################################################################################
# Simple linear regression with Gaussian, Student's t and Laplace errors
################################################################################
#
# e ~ N(0,sig2)    - var(e) = sig2
# e ~ t(0,tau2,nu) - var(e) = nu/(nu-2)*tau2   => tau2 = (nu-2)*sig2/nu
# e ~ L(0,w2)      - var(2) = 2*w2             => w2 = sig2/2
#
# p(e|laplace) = exp(-|e|/w2)/(2*w2)
#
################################################################################

# Let us first look at the behavior of these three distributions
# --------------------------------------------------------------
nu   = 4
sig2 = 1
sig  = sqrt(sig2)
tau2 = (nu-2)/2*sig2
tau  = sqrt(tau2)
w2   = sig2/2

par(mfrow=c(1,2))
e   = seq(-5,5,length=1000)
plot(e,dnorm(e,0,sig),xlab="error",ylab="Density",main="",type="l",ylim=c(0,1),lwd=2)
lines(e,dt(e/sig,df=nu)/sig,col=2,lwd=2)
lines(e,exp(-abs(e)/w2)/(2*w2),col=3,lwd=2)
legend("topleft",legend=c("Gaussian","Student's t","Laplace"),col=1:3,lty=1,lwd=2,bty="n")

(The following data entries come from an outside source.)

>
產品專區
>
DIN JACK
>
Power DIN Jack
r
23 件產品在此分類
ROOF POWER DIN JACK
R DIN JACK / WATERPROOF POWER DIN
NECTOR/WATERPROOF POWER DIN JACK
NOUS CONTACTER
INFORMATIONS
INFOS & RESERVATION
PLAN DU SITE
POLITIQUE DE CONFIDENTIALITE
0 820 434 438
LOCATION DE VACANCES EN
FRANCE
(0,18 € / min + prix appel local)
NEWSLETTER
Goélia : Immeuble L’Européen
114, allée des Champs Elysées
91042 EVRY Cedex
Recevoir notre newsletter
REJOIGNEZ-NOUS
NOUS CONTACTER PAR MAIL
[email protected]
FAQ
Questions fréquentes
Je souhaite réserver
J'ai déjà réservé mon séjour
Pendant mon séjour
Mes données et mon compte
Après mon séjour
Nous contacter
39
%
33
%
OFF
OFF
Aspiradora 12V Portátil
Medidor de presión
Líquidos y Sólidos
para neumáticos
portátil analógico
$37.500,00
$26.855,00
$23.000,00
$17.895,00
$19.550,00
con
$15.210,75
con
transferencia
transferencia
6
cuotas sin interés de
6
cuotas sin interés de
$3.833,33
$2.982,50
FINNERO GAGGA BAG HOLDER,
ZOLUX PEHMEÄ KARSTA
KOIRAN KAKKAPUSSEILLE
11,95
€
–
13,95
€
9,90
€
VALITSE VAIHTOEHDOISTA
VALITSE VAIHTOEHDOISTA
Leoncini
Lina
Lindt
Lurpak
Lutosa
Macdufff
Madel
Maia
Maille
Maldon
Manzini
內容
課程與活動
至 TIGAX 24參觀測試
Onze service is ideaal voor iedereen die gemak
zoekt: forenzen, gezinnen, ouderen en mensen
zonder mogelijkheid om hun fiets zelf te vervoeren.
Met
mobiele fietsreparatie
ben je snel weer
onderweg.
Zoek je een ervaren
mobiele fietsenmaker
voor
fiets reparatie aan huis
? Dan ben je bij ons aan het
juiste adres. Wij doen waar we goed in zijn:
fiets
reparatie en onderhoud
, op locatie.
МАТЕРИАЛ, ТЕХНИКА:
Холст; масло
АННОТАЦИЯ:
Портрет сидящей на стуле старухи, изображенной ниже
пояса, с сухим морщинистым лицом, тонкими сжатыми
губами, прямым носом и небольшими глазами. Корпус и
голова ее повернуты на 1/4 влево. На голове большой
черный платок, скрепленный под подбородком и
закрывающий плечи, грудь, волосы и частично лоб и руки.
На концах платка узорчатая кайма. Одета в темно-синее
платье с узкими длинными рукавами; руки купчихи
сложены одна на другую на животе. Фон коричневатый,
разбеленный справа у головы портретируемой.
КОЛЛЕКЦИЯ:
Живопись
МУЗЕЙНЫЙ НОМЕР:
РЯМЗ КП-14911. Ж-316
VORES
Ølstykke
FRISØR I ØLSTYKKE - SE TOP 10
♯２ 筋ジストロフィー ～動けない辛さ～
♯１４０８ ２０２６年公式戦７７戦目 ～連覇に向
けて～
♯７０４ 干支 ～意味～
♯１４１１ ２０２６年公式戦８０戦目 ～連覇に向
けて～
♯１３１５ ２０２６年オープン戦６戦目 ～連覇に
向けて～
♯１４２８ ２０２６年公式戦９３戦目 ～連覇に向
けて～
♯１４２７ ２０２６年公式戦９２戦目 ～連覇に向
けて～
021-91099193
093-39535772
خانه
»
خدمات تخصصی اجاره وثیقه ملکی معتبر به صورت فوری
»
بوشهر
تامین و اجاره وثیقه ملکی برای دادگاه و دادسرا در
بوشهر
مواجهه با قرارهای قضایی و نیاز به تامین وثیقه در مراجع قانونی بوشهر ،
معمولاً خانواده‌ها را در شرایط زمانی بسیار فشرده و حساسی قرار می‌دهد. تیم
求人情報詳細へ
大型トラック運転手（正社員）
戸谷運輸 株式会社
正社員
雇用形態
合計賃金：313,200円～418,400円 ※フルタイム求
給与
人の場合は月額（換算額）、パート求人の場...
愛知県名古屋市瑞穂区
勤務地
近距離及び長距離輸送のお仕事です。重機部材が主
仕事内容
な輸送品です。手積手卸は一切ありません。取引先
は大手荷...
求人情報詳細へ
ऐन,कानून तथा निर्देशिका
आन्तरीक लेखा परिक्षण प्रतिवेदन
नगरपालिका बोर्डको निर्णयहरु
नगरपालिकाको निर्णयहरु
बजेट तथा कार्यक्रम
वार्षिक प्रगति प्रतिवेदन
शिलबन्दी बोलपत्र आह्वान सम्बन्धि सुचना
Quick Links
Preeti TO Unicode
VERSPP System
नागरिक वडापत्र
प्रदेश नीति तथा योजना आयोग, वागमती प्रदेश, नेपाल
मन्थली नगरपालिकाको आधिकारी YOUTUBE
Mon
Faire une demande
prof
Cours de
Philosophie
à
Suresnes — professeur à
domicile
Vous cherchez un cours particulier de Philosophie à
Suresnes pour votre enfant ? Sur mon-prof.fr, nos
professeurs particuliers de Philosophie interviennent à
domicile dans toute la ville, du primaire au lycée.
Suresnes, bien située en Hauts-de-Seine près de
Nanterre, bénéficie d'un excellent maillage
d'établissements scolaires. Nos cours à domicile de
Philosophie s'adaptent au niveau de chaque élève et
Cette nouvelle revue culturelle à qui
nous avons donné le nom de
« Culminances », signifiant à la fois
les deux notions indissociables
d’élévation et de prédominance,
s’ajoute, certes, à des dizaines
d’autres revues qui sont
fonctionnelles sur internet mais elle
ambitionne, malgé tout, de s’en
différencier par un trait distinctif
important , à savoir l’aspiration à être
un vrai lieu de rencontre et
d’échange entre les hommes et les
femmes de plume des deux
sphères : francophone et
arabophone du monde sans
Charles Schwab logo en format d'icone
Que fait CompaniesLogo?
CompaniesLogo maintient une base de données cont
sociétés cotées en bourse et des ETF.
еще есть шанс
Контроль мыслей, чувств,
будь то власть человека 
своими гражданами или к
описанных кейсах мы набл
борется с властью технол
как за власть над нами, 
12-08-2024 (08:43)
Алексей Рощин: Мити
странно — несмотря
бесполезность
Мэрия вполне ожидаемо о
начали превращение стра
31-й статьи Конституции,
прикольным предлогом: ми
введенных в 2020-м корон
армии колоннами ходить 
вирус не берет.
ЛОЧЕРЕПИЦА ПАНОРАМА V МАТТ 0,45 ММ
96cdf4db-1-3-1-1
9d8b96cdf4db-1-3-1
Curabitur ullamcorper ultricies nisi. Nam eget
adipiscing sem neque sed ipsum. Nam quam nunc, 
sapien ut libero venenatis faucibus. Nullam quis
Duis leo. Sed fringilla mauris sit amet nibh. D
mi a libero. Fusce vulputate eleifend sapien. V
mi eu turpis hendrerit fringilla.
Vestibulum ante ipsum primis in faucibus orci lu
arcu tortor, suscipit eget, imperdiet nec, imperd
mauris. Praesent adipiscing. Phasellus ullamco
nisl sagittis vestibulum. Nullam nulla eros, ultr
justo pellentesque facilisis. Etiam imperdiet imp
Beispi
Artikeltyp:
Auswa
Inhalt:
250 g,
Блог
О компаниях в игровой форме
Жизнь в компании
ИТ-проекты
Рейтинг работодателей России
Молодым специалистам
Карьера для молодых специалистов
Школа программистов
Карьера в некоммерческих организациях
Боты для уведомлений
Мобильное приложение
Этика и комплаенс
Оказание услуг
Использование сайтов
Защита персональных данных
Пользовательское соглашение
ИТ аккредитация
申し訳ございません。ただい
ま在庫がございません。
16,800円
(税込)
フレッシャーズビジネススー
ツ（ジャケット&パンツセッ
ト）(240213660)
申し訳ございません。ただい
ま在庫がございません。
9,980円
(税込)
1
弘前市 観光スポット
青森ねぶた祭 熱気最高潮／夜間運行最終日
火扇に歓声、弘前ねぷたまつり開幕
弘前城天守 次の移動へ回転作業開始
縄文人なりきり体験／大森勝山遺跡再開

e   = seq(-5,0,length=1000)
plot(e,dnorm(e,0,sig,log=TRUE),xlab="error",ylab="Log density",main="",type="l",ylim=c(-15,0),lwd=2)
lines(e,dt(e/sig,df=nu,log=TRUE)-log(sig),col=2,lwd=2)
lines(e,log(exp(-abs(e)/w2)/(2*w2)),col=3,lwd=2)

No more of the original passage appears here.